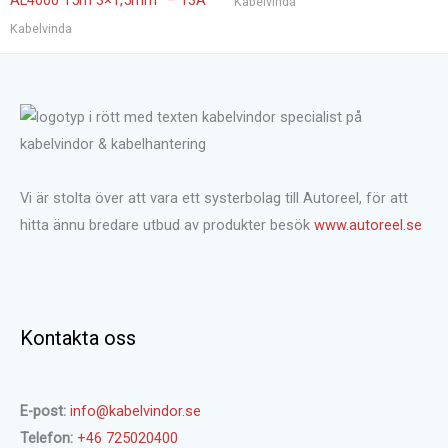
Kabelvinda
Kabelvinda
Vi är stolta över att vara ett systerbolag till Autoreel, för att
hitta ännu bredare utbud av produkter besök
www.autoreel.se
Kontakta oss
E-post:
info@kabelvindor.se
Telefon:
+46 725020400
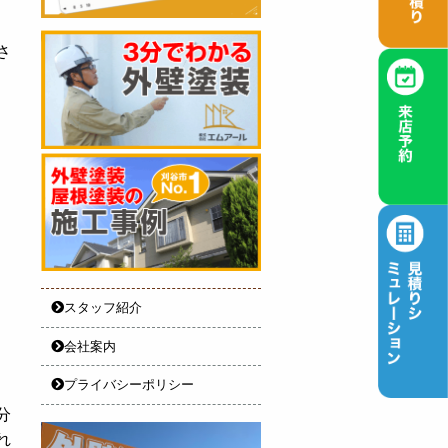
さ
スタッフ紹介
会社案内
プライバシーポリシー
分
れ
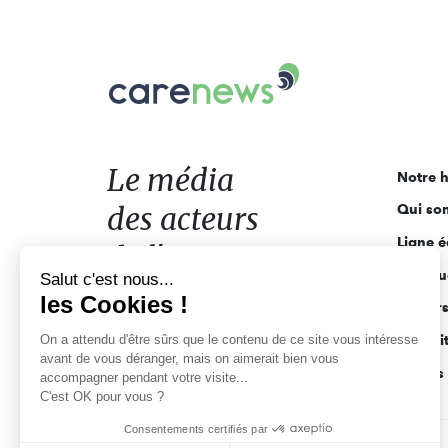
Carenews,
Le
média
des
acteurs
Le média
Notre h
de
des acteurs
Qui so
l'engagement
Ligne é
de l'engagement
Pourquo
Salut c'est nous...
les Cookies !
Acteur
On a attendu d'être sûrs que le contenu de ce site vous intéresse
Actuali
avant de vous déranger, mais on aimerait bien vous
Appels 
accompagner pendant votre visite...
C'est OK pour vous ?
Consentements certifiés par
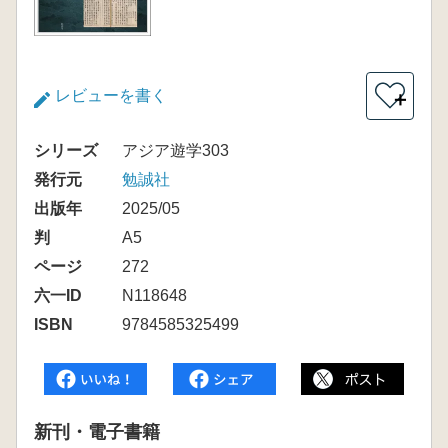
レビューを書く
＋
シリーズ
アジア遊学303
発行元
勉誠社
出版年
2025/05
判
A5
ページ
272
六一ID
N118648
ISBN
9784585325499
新刊・電子書籍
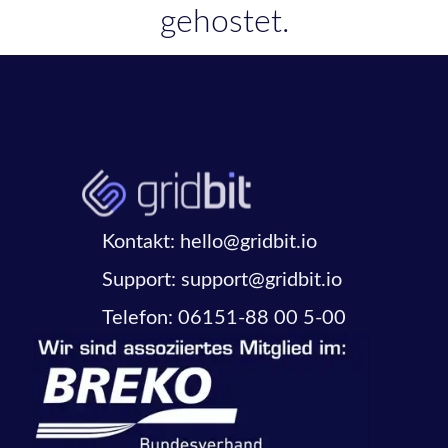
gehostet.
Kontakt: hello@gridbit.io
Support: support@gridbit.io
Telefon: 06151-88 00 5-00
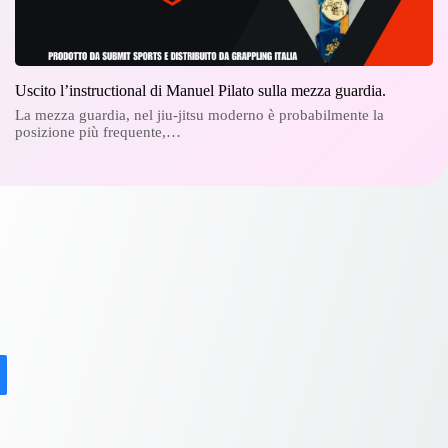
Uscito l’instructional di Manuel Pilato sulla mezza guardia.
La mezza guardia, nel jiu-jitsu moderno è probabilmente la
posizione più frequente,…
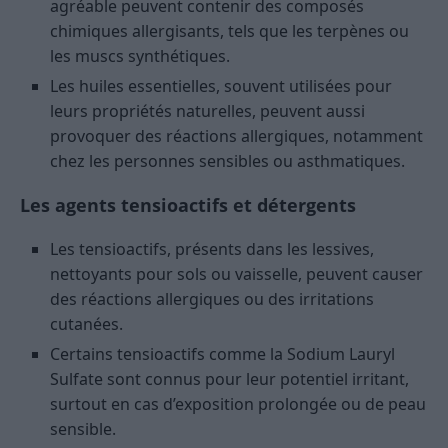
agréable peuvent contenir des composés
chimiques allergisants, tels que les terpènes ou
les muscs synthétiques.
Les huiles essentielles, souvent utilisées pour
leurs propriétés naturelles, peuvent aussi
provoquer des réactions allergiques, notamment
chez les personnes sensibles ou asthmatiques.
Les agents tensioactifs et détergents
Les tensioactifs, présents dans les lessives,
nettoyants pour sols ou vaisselle, peuvent causer
des réactions allergiques ou des irritations
cutanées.
Certains tensioactifs comme la Sodium Lauryl
Sulfate sont connus pour leur potentiel irritant,
surtout en cas d’exposition prolongée ou de peau
sensible.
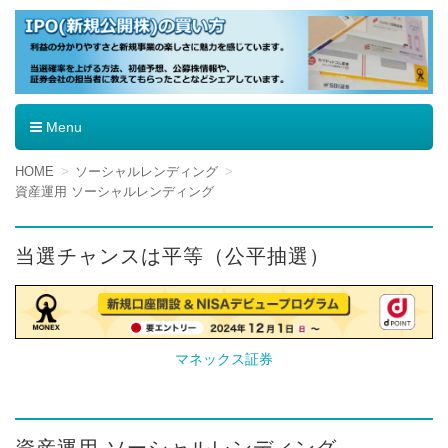
IPO（新規公開株）の買い方
Menu
コ
HOME
ソーシャルレンディング
ン
資産運用 ソーシャルレンディング
テ
ン
ツ
当選チャンスは平等（公平抽選）
へ
移
動
マネックス証券
資産運用 ソーシャルレンディング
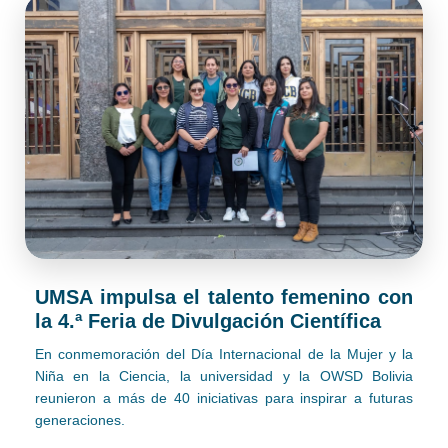
UMSA impulsa el talento femenino con
la 4.ª Feria de Divulgación Científica
En conmemoración del Día Internacional de la Mujer y la
Niña en la Ciencia, la universidad y la OWSD Bolivia
reunieron a más de 40 iniciativas para inspirar a futuras
generaciones.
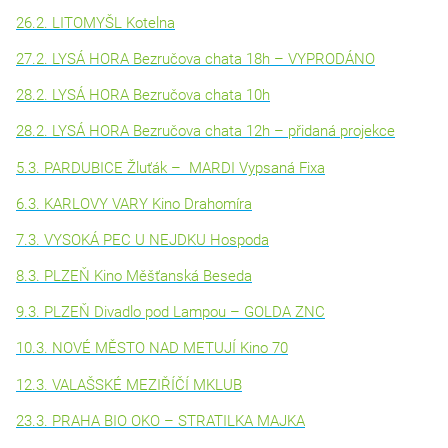
26.2. LITOMYŠL Kotelna
27.2. LYSÁ HORA Bezručova chata 18h – VYPRODÁNO
28.2. LYSÁ HORA Bezručova chata 10h
28.2. LYSÁ HORA Bezručova chata 12h – přidaná projekce
5.3. PARDUBICE Žluťák – MARDI Vypsaná Fixa
6.3. KARLOVY VARY Kino Drahomíra
7.3. VYSOKÁ PEC U NEJDKU Hospoda
8.3. PLZEŇ Kino Měšťanská Beseda
9.3. PLZEŇ Divadlo pod Lampou – GOLDA ZNC
10.3. NOVÉ MĚSTO NAD METUJÍ Kino 70
12.3. VALAŠSKÉ MEZIŘÍČÍ MKLUB
23.3. PRAHA BIO OKO – STRATILKA MAJKA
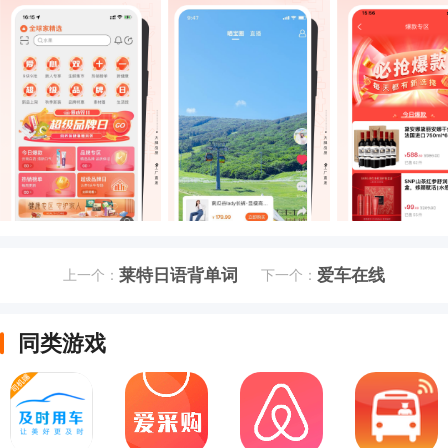
莱特日语背单词
爱车在线
上一个：
下一个：
同类游戏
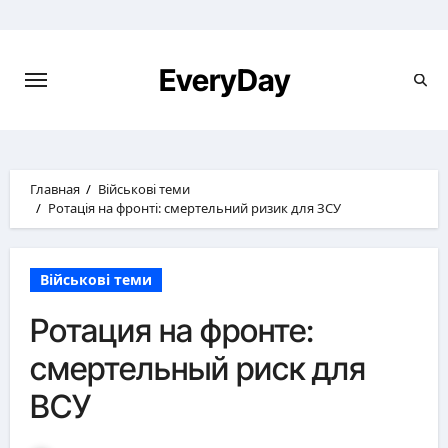
Перейти
к
содержимому
EveryDay
Главная
Військові теми
Ротація на фронті: смертельний ризик для ЗСУ
Військові теми
Ротация на фронте:
смертельный риск для
ВСУ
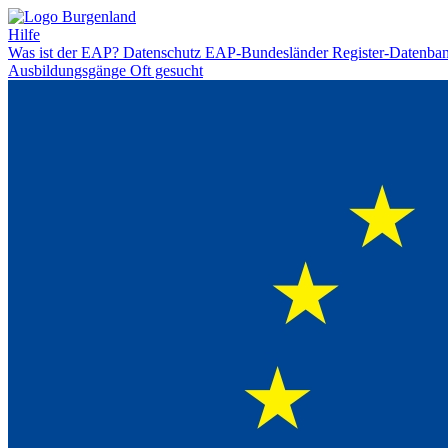
Hilfe
Was ist der EAP?
Datenschutz
EAP-Bundesländer
Register-Datenba
Ausbildungsgänge
Oft gesucht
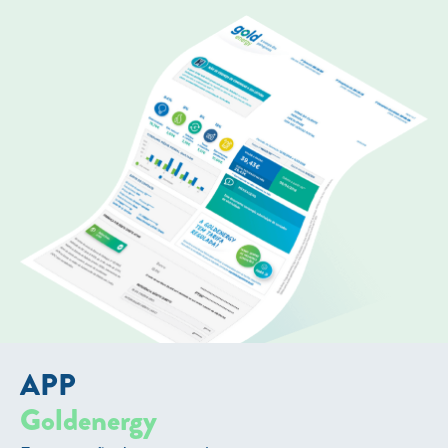
APP
Goldenergy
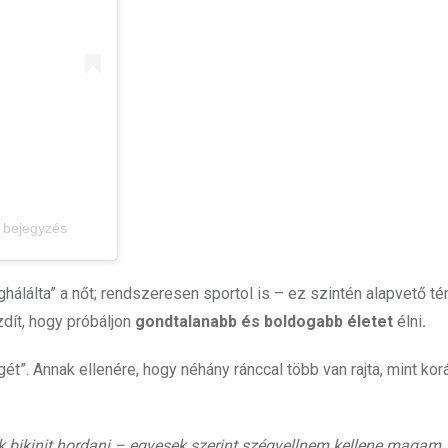
 bejegyzés
ghálálta” a nőt; rendszeresen sportol is – ez szintén alapvető t
zdít, hogy próbáljon
gondtalanabb és boldogabb életet
élni
.
”. Annak ellenére, hogy néhány ránccal több van rajta, mint kor
ikinit hordani – egyesek szerint szégyellnem kellene magam, 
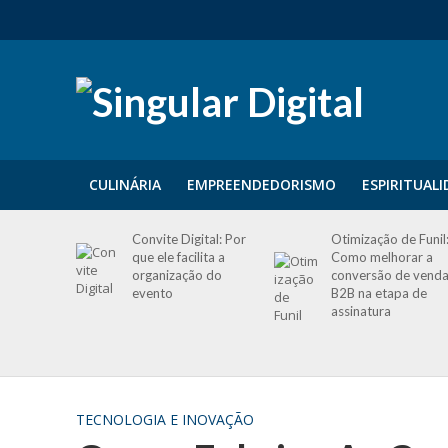
CULINÁRIA
EMPREENDEDORISMO
ESPIRITUAL
Convite Digital: Por
Otimização de Funil
que ele facilita a
Como melhorar a
organização do
conversão de vend
evento
B2B na etapa de
assinatura
TECNOLOGIA E INOVAÇÃO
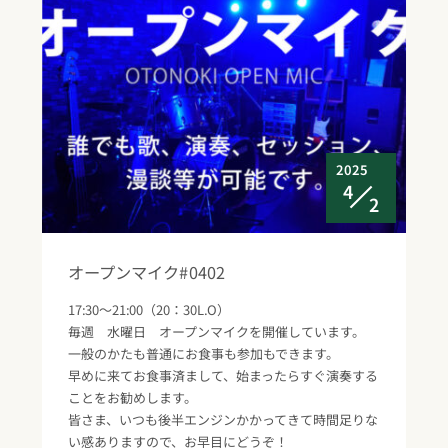
2025
4
2
オープンマイク#0402
17:30～21:00（20：30L.O）
毎週 水曜日 オープンマイクを開催しています。
一般のかたも普通にお食事も参加もできます。
早めに来てお食事済まして、始まったらすぐ演奏する
ことをお勧めします。
皆さま、いつも後半エンジンかかってきて時間足りな
い感ありますので、お早目にどうぞ！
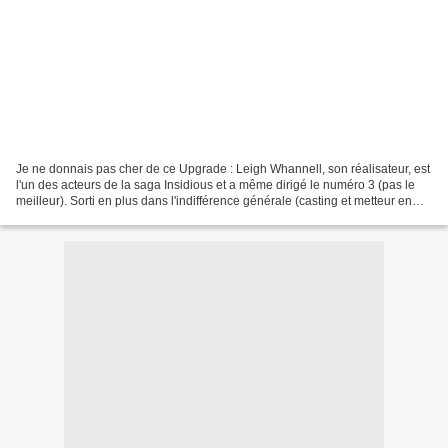
Je ne donnais pas cher de ce Upgrade : Leigh Whannell, son réalisateur, est
l'un des acteurs de la saga Insidious et a même dirigé le numéro 3 (pas le
meilleur). Sorti en plus dans l'indifférence générale (casting et metteur en
scène inconnus en France)...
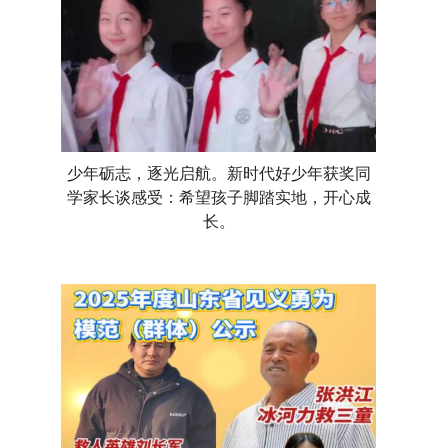
少年砺志，逐光启航。新时代好少年获奖同
学家长谈感受：希望孩子脚踏实地，开心成
长。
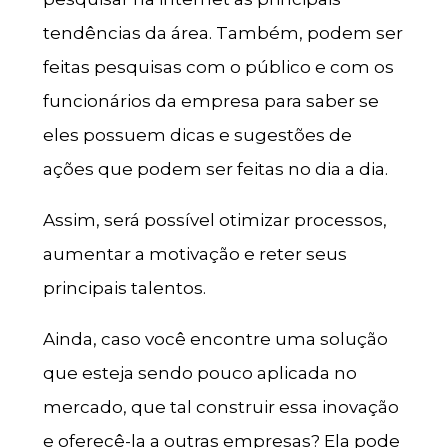
tendências da área. Também, podem ser
feitas pesquisas com o público e com os
funcionários da empresa para saber se
eles possuem dicas e sugestões de
ações que podem ser feitas no dia a dia.
Assim, será possível otimizar processos,
aumentar a motivação e reter seus
principais talentos.
Ainda, caso você encontre uma solução
que esteja sendo pouco aplicada no
mercado, que tal construir essa inovação
e oferecê-la a outras empresas? Ela pode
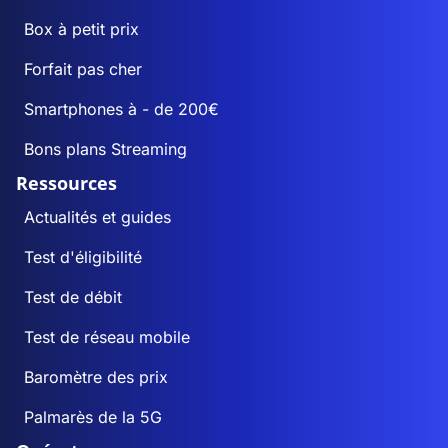
Box à petit prix
Forfait pas cher
Smartphones à - de 200€
Bons plans Streaming
Ressources
Actualités et guides
Test d'éligibilité
Test de débit
Test de réseau mobile
Baromètre des prix
Palmarès de la 5G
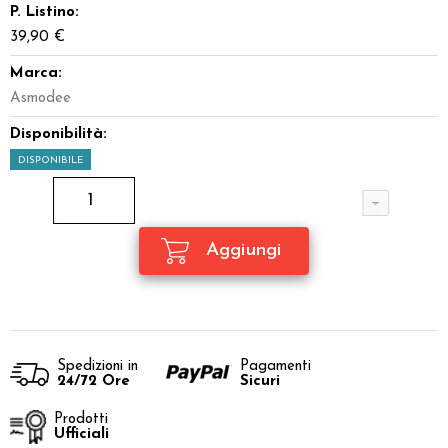
P. Listino:
39,90 €
Marca:
Asmodee
Disponibilità:
DISPONIBILE
Spedizioni in
Pagamenti
24/72 Ore
Sicuri
Prodotti
Ufficiali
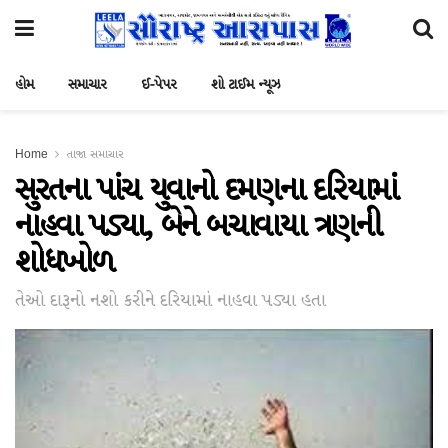
હોમ
સમાચાર
ઈ-પેપર
શો ટાઈમ ન્યૂઝ
Home
તાજા સમાચાર
સુરતના પાંચ યુવાનો દમણના દરિયામાં
નાહવા પડ્યા, બેને બચાવાયા ત્રણની
શોધખોળ
તેઓ દારૂનો નશો કરીને દરિયામાં નાહવા પડ્યા હતા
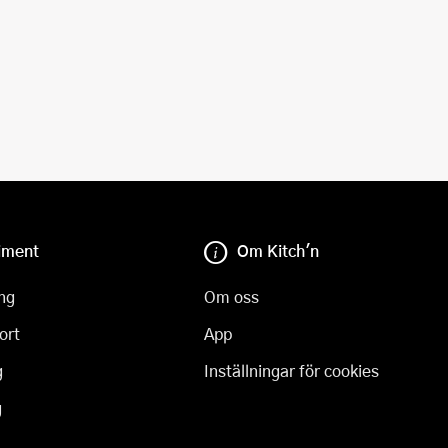
iment
Om Kitch'n
ng
Om oss
ort
App
g
Inställningar för cookies
g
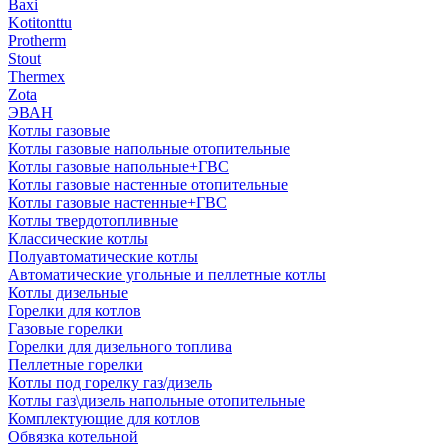
Baxi
Kotitonttu
Protherm
Stout
Thermex
Zota
ЭВАН
Котлы газовые
Котлы газовые напольные отопительные
Котлы газовые напольные+ГВС
Котлы газовые настенные отопительные
Котлы газовые настенные+ГВС
Котлы твердотопливные
Классические котлы
Полуавтоматические котлы
Автоматические угольные и пеллетные котлы
Котлы дизельные
Горелки для котлов
Газовые горелки
Горелки для дизельного топлива
Пеллетные горелки
Котлы под горелку газ/дизель
Котлы газ\дизель напольные отопительные
Комплектующие для котлов
Обвязка котельной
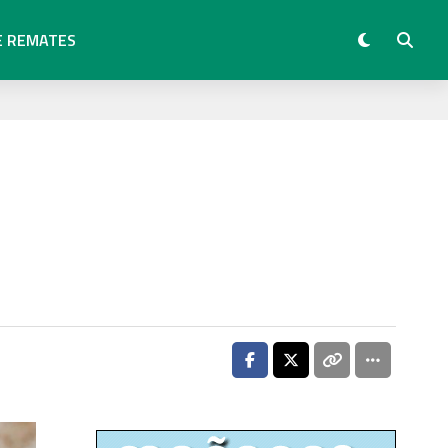
E REMATES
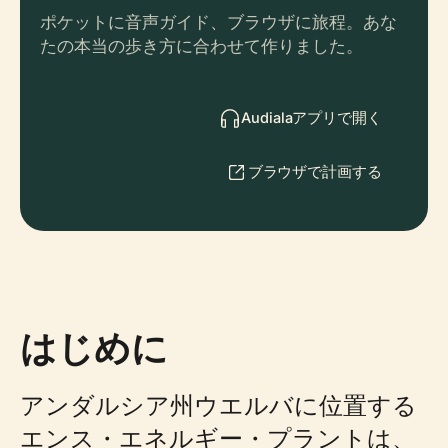
ポケットに音声ガイド、ブラウザに旅程。あな
たの本当の歩き方に合わせて作りました。
Audialaアプリで開く
ブラウザで計画する
はじめに
アンダルシア州ウエルバに位置する
エンス・エネルギー・プラントは、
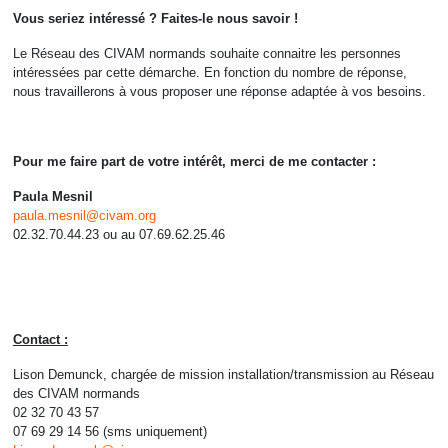
Vous seriez intéressé ? Faites-le nous savoir !
Le Réseau des CIVAM normands souhaite connaitre les personnes
intéressées par cette démarche. En fonction du nombre de réponse,
nous travaillerons à vous proposer une réponse adaptée à vos besoins.
Pour me faire part de votre intérêt, merci de me contacter :
Paula Mesnil
paula.mesnil@civam.org
02.32.70.44.23 ou au 07.69.62.25.46
Contact :
Lison Demunck, chargée de mission installation/transmission au Réseau
des CIVAM normands
02 32 70 43 57
07 69 29 14 56 (sms uniquement)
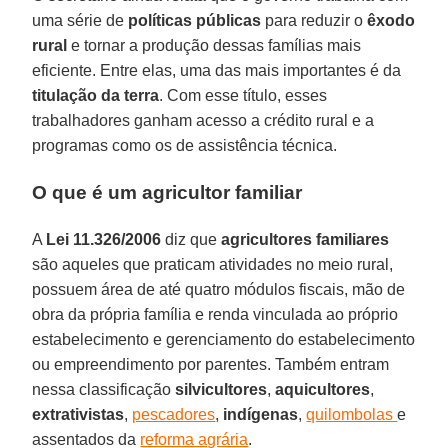
uma série de
políticas públicas
para reduzir o
êxodo
rural
e tornar a produção dessas famílias mais
eficiente. Entre elas, uma das mais importantes é da
titulação da terra
. Com esse título, esses
trabalhadores ganham acesso a crédito rural e a
programas como os de assistência técnica.
O que é um agricultor familiar
A
Lei 11.326/2006
diz que
agricultores familiares
são aqueles que praticam atividades no meio rural,
possuem área de até quatro módulos fiscais, mão de
obra da própria família e renda vinculada ao próprio
estabelecimento e gerenciamento do estabelecimento
ou empreendimento por parentes. Também entram
nessa classificação
silvicultores
,
aquicultores
,
extrativistas
,
pescadores
,
indígenas
,
quilombolas
e
assentados da
reforma agrária
.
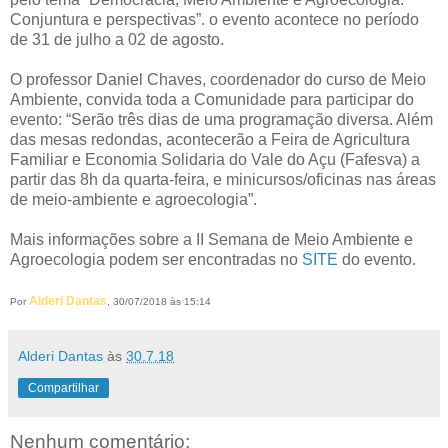
Conjuntura e perspectivas”. o evento acontece no período
de 31 de julho a 02 de agosto.
O professor Daniel Chaves, coordenador do curso de Meio
Ambiente, convida toda a Comunidade para participar do
evento: “Serão três dias de uma programação diversa. Além
das mesas redondas, acontecerão a Feira de Agricultura
Familiar e Economia Solidaria do Vale do Açu (Fafesva) a
partir das 8h da quarta-feira, e minicursos/oficinas nas áreas
de meio-ambiente e agroecologia”.
Mais informações sobre a II Semana de Meio Ambiente e
Agroecologia podem ser encontradas no
SITE
do evento.
Alderi Dantas
Por
, 30/07/2018 às 15:14
Alderi Dantas
às
30.7.18
Compartilhar
Nenhum comentário:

· · · · · · ·

WHAT YOU SHOULD DO = If a line of the data contains "PLZEŇ", copy it out.

WRITTEN ANSWER =
8.3. PLZEŇ Kino Měšťanská Beseda
9.3. PLZEŇ Divadlo pod Lampou – GOLDA ZNC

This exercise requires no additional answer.